As role models, parents in the stands should act in a way that teaches their kid that everyone in sport should be respected and valued. As guardians, they should be educated on how rare scholarships are and why they’re not for everyone, including their own child. They need to know that being both a fan of their kids and driver of their future is more than simply scholarships for college—it’s the health and well-being of their own children and, potentially, their grandchildren.

We need higher-level coaches to warn about overspecialization, and overdosing on sports in general, says @SPSmith11. Share on X

We need more outreach on general parenting in sports, and the best way to do this is to have higher-level coaches warn the public about overspecialization and overdosing on sports in general. Playing multiple sports is not the answer; it’s about having the right structure and balance, which is something not easily sold to parents who think they know more than they actually do. Parents need to just be parents, and be there to help and educate their children.
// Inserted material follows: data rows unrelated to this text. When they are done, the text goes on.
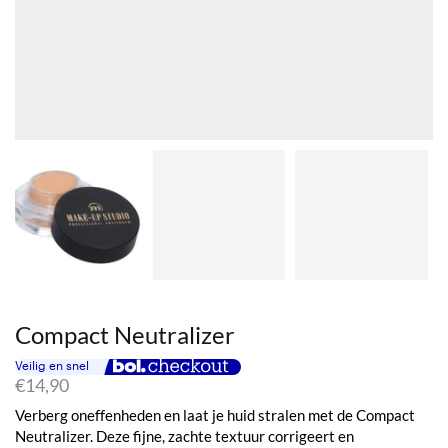
Compact Neutralizer
€
14,90
Verberg oneffenheden en laat je huid stralen met de Compact
Neutralizer. Deze fijne, zachte textuur corrigeert en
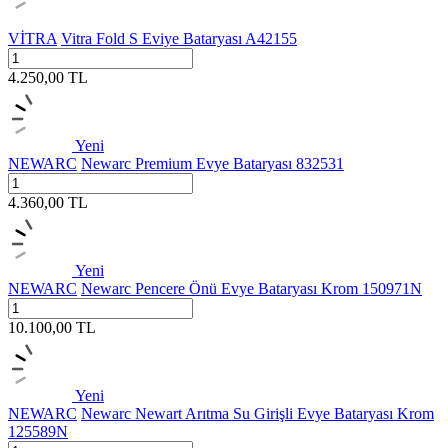
VİTRA
Vitra Fold S Eviye Bataryası A42155
4.250,00
TL
Yeni
NEWARC
Newarc Premium Evye Bataryası 832531
4.360,00
TL
Yeni
NEWARC
Newarc Pencere Önü Evye Bataryası Krom 150971N
10.100,00
TL
Yeni
NEWARC
Newarc Newart Arıtma Su Girişli Evye Bataryası Krom
125589N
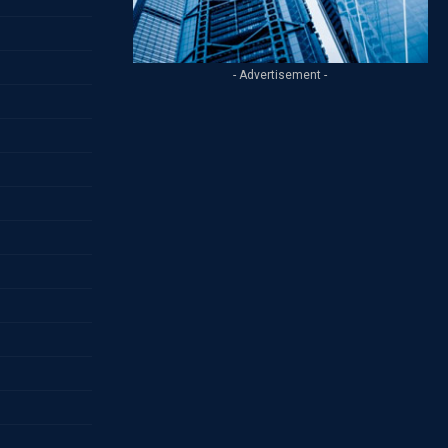
- Advertisement -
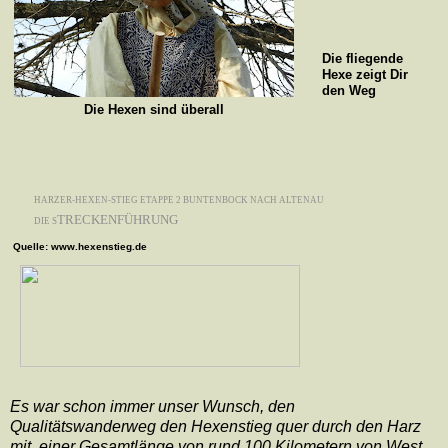
Die fliegende
Hexe zeigt Dir
den Weg
Die Hexen sind überall
HARZER-HEXEN-STIEG ETAPPE 2 BUNTENBOCK NACH ALTENAU
TRECKENFÜHRUNG
DIE S
Quelle: www.hexenstieg.de
Es war schon immer unser Wunsch, den
Qualitätswanderweg den Hexenstieg quer durch den Harz
mit
einer Gesamtlänge von rund 100 Kilometern von West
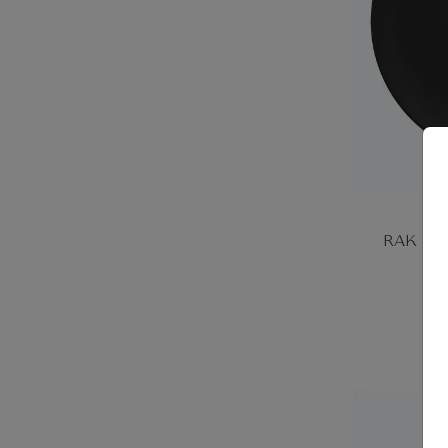
Αίσθηση
Αχινός Blue
Αχινός Brown
Δίνη
Εξοχή
RAK Neo
13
In the great article, “What Makes A Nightmare Sports Parent — And What Makes A Great One,” Steve Henson quotes a speech by Bruce E. Brown, a high school and youth coach:

“Overall, grandparents are more content than parents to simply enjoy watching the child participate,” he says. “Kids recognize that.”
A grandparent is more likely to offer a smile and a hug, say “I love watching you play,” and leave it at that.
Meanwhile a parent might blurt out …
“Why did you swing at that high pitch when we talked about laying off it?”
“Stay focused even when you are on the bench.”
“You didn’t hustle back to your position on defense.”
“You would have won if the ref would have called that obvious foul.”
“Your coach didn’t have the best team on the field when it mattered most.”

Parents are part of the problem and part of the solution, so fostering an environment where a kid can enjoy being a kid is a great start instead of chasing scholarships too early. Our goal is to make training a part of the fun athletes should have, and bring back the enjoyment they may have lost in the process.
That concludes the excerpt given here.